People in business clothes, some carrying bags or briefcases, rushing around to meetings, or in some instances just very late for work. He observed the tourists; one elderly couple were walking around in circles, both trying to read a map, the man pointing in one direction, the woman shaking her head and pointing in the other. He saw a middle-aged couple, Dutch he guessed, striding determinedly in ridiculous clothes and heavy backpacks, as if they were on some kind of safari and needed to carry their own supplies. Then he watched two kids in baggy clothes practising a parcour jump over a free-standing information sign.

Several homeless down-and-outs, all of whom he knew by sight, had passed by in the last half-hour. Probably going to spend the day on the Pavilion lawns before moving to their next doorstep or archway, lugging their worldly goods in shopping bags, or plastic sheeting, or in supermarket trolleys, leaving behind the sour reek of damp sacks in their wake. And steadily Brighton’s lowlife – the dealers, the pushers, the runners and the users – were all starting to surface. The junkies, their last fixes all but worn off, were starting out on their relentless daily grind to find the money, by whatever means they could, for their next hits.

In the lulls between passers-by, Detective Constable Packer did make real notes in his exercise book.

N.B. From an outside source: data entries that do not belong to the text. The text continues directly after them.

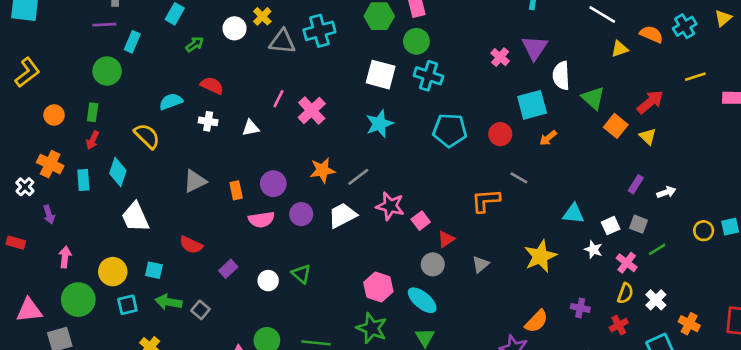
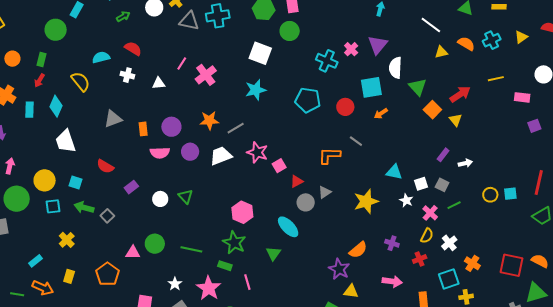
cyan cross: (428, 76) -> (327, 61), moved
gray circle: (433, 264) -> (306, 202), moved
gray triangle: (481, 264) -> (325, 192), moved
cyan ellipse: (422, 300) -> (288, 227), moved

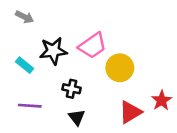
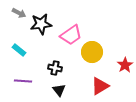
black star: (53, 51) -> (41, 24), moved
red star: (162, 100) -> (125, 65), moved

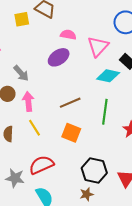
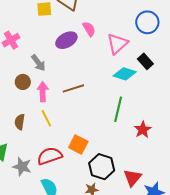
pink semicircle: (68, 35) -> (89, 29), turned 42
purple ellipse: (59, 57) -> (66, 40), moved
brown line: (70, 103) -> (73, 88), moved
orange square: (71, 133) -> (78, 145), moved

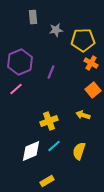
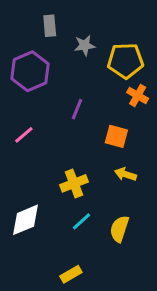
purple hexagon: (20, 62) -> (30, 71), moved
orange square: (93, 90) -> (116, 136), moved, turned -35
white diamond: (31, 151) -> (25, 220), moved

He had ambitions to be a writer, and at this moment he was working on a film script about a group of aliens whose navigation system had broken down and they landed on Earth, just outside Brighton, in search of help. After just a few days they were desperate to leave. Two of them had been mugged, their spacecraft had been vandalized and then impounded, because they had no money to pay for the charge of towing it off the main road, where they had parked it, and they didn’t like the food. Furthermore, they couldn’t get the help they wanted without filling in an online form, which required a postcode and a credit card number, and they had neither. Sometimes Packer wondered whether his job made him too cynical.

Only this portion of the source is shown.